Steward stands by a river

Resource field crews: coming to a northern park near you

This post comes from MaryJane Moses, Resource Stewardship Coordinator in the Northwest Zone of Ontario Parks.

You may have encountered Ontario Parks staff during your visits.

They’re friendly, and will provide customer service, perform routine maintenance duties, and hold Natural Heritage Education programs in our campground parks.

But have you met any of our Northwest Zone resource stewardship team members yet?

Map of NWZ
The Northwest Zone of Ontario Parks runs from the Manitoba border to east of Lake Superior Provincial Park.

In total, the Northwest Zone (NWZ) of Ontario Parks has 106 parks.

It is just under four million hectares, representing nearly 54% of all provincial parks in Ontario. This means the NWZ protects more area than five times the size of Algonquin Provincial Park.

To put it simply – that is a lot of land and water!

Exploring the north

The NWZ is so much more than the well-known landmarks like Sleeping Giant, Kakabeka Falls, and Quetico.

There are also 80 non-operating parks. They are designated to protect provincially unique ecological, geological, cultural, and heritage features and provide recreational opportunities.

The public can use non-operating parks, however services and facilities are not typically provided. These parks are also often more remote and challenging to access. Fees for Canadian residents are not normally charged.

In addition to campground parks, park superintendents often have several of these non-operating parks to manage as well.

Why do we have stewards?

Crew performs boardwalk maintenance
Field crew members inventorying the existing infrastructure at Ojibway Provincial Park. This is a floating boardwalk to an island on Little Vermillion Lake.

The Zone Resource Stewardship Program was established in 2014.

The Stewardship Program supports several of the objectives of the Provincial Parks and Conservation Reserves Act (2006) including:

  • Striving to balance ecological integrity through monitoring and restoration projects.
  • Ensuring opportunity for sustainable outdoor recreation.
  • Promoting knowledge and protection of Ontario’s natural and cultural heritage values.

Who are our stewards?

Group of resource crew stand in field
The 2016 resource crew following a hard-day’s work decommissioning an old cabin and storing materials for transportation from the Slate Islands Provincial Park to mainland.

Our stewardship crews are often familiar faces.

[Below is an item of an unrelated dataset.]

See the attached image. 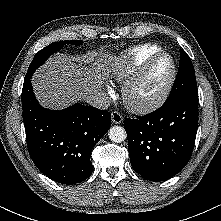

Many park wardens take on stewardship opportunities after the hustle and bustle of the busy summer campground season slows down.

The program is aided by a coordinator who helps oversee staff training, budgeting, trip and project planning, as well as information management and reporting.

As part of the zone stewardship team, members do zone level projects. They have the opportunity to work with and learn from various zone specialists and park superintendents while travelling to many different parks.

Two women crouch on a bridge
Summer students inventorying a bridge at Pigeon River Provincial Park.

We also hire summer students to help conduct fieldwork and assist with data entry.

What do they do?

The resource field crews are the boots on the ground.

They focus on maintaining park operating standards, and information gathering for planning and management purposes. They also ensure public safety and can address educational and enforcement concerns.

Since the program was started in 2014, the crews have traveled to 49 of the 80 non-operating parks across the Northwest Zone. This includes some parks which are remotely accessible only by water or plane!

In 2015 and 2016, the program focused on a zone-wide water crossing inventory of bridges and culverts to prioritize public safety and fish habitat requirements.

ATV on forest trail
Use of an all-terrain vehicle helps crews reach a remote culvert for inventory and assessment in Eagle-Dogtooth Provincial Park.

Examples of work performed during a routine visit to a non-operating park like Eagle Dogtooth Provincial Park include documenting access and usage, installing park boundary signs, and tracking incidental wildlife sightings.

In 2017, we focused on site clean-ups in large wilderness class parks (like Woodland Caribou and Wabakimi).

We also performed campsite assessments and clean-up in waterway parks like LaVerendrye Provincial Park, which is located along the Canada – USA border.

What’s the point?

Before and after cabin was taken down
The before and after photos of a cabin removal at the Slate Islands Provincial Park. The structure was decaying and no longer safe for public use.

All information and data collected by the resource stewardship teams is used to contribute to better management of provincial parks.

Data is reported back through the program coordinator to park superintendents and zone specialists. This information then contributes to overall better informed decision making across the broader landscape scale for park management planning and operations.

The resource stewardship field crew’s dynamic role directly supports the Auditor General’s recommendations for Ontario Parks. This is because it increases support to the custodial management and stewardship needs of our non-operating parks.

If you see our resource stewardship field crews out working in the field this season – be sure to say hi!

Remember that we are all stewards of this land, so please help us care for our land and waters so everyone can enjoy them for generations to come.